Como se não bastasse, no ano de 2019, o prefeito decidiu antecipar o final do ano letivo, na intenção de pagar, proporcionalmente, os dias trabalhados no mês de dezembro. Economizando dinheiro referente a 10 dias de trabalho de mais de 1.600 profissionais. Diante desse caos, impera a lei do silêncio, pois todo professor e profissional de educação contratado, tem medo de reclamar os seus direitos, e de perder o seu emprego.


Porém, um professor de Educação Infantil, que trabalha no interior da cidade, e gasta, aproximadamente, duas horas para chegar à escola, e mais duas horas para retornar a sua residência, decidiu que os professores não deveriam ser tratados como mão de obra barata. Em busca de respeito e dos direitos da classe, o professor de Educação Infantil, Cléber Jesus, decidiu, sob orientação de advogados e da promotoria, denunciar, à população juazeirense, a sujeira dos bastidores da SEDUC. Nas redes sociais, o professor expôs todos os maus tratos sofridos pelos profissionais contratados. E ameaçou levar a juízo, a irresponsabilidade da prefeitura para com os seus funcionários.

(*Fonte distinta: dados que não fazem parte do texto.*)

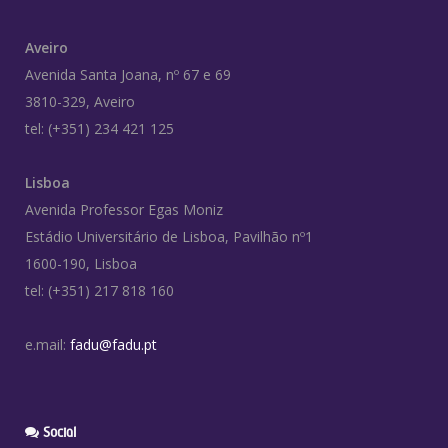
Aveiro
Avenida Santa Joana, nº 67 e 69
3810-329, Aveiro
tel: (+351) 234 421 125
Lisboa
Avenida Professor Egas Moniz
Estádio Universitário de Lisboa, Pavilhão nº1
1600-190, Lisboa
tel: (+351) 217 818 160
e.mail:
fadu@fadu.pt
Social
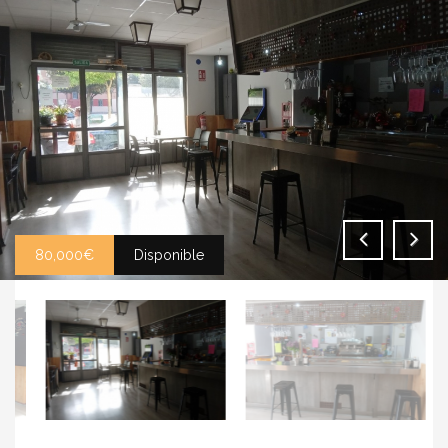
80,000€
Disponible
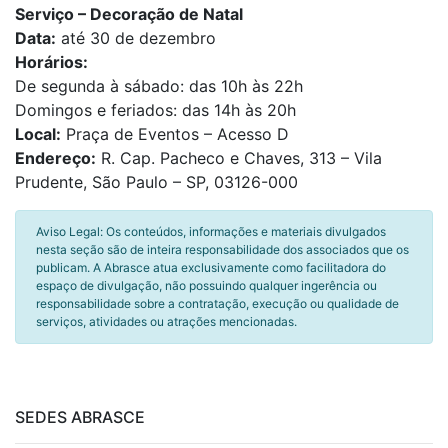
Serviço – Decoração de Natal
Data:
até 30 de dezembro
Horários:
De segunda à sábado: das 10h às 22h
Domingos e feriados: das 14h às 20h
Local:
Praça de Eventos – Acesso D
Endereço:
R. Cap. Pacheco e Chaves, 313 – Vila
Prudente, São Paulo – SP, 03126-000
Aviso Legal: Os conteúdos, informações e materiais divulgados
nesta seção são de inteira responsabilidade dos associados que os
publicam. A Abrasce atua exclusivamente como facilitadora do
espaço de divulgação, não possuindo qualquer ingerência ou
responsabilidade sobre a contratação, execução ou qualidade de
serviços, atividades ou atrações mencionadas.
SEDES ABRASCE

No início de janeiro, o prefeito anunciou, juntamente com a secretária de educação, uma gratificação para professores contratados. Em um outro vídeo, nas redes sociais, o professor Cléber Jesus, desmentiu o prefeito, mostrando o contracheque que dizia que a gratificação significava a devolução dos dez dias, outrora retirados no mês de dezembro, e das férias, que nunca foram pagas desde então. O professor ainda garantiu que o salário do mês de fevereiro, fosse pago no mesmo mês, e não acumulado para ser pago no mês seguinte. Apesar das vitórias, o professor amargou uma perseguição política que dura até hoje. O dinheiro das férias e dos dias de dezembro, foram pagos mais de quarenta dias depois. A desculpa dada foi um erro do sistema que o colocou fora da folha de pagamento. E desde então, o professor continua fora dessa mesma folha, não recebendo salário desde o mês de dezembro. Sem motivo justificado, a secretária de educação, o retirou da sala de aula, mesmo com o contrato assinado e renovado. Hoje, o professor, conta com a ajuda de amigos para sobreviver.

Sob a orientação da promotoria, ele entregou uma petição no dia 05 de março, do presente ano, que não foi respondida pela secretária de educação. Recentemente, o prefeito foi questionado em um programa de rádio da região, que respondeu dizendo que o assunto deveria ser resolvido pela secretária de educação. Com uma nova petição em mãos, o professor encontrou a SEDUC fechada em duas oportunidades, resolvendo encaminhar a segunda petição em arquivo digital, no whatsApp pessoal da secretária, que logo depois o bloqueou. E ele continua sem nenhuma resposta. Parece que qualquer pessoa que se levantar contra esse governo, sofrerá com perseguição política aberta.

Conversando com o professor sobre sua situação, ele disse: “pelo menos, ainda não quiseram me calar como fizeram com Adalberto, no caso das denúncias relacionadas ao desvio no SAAE."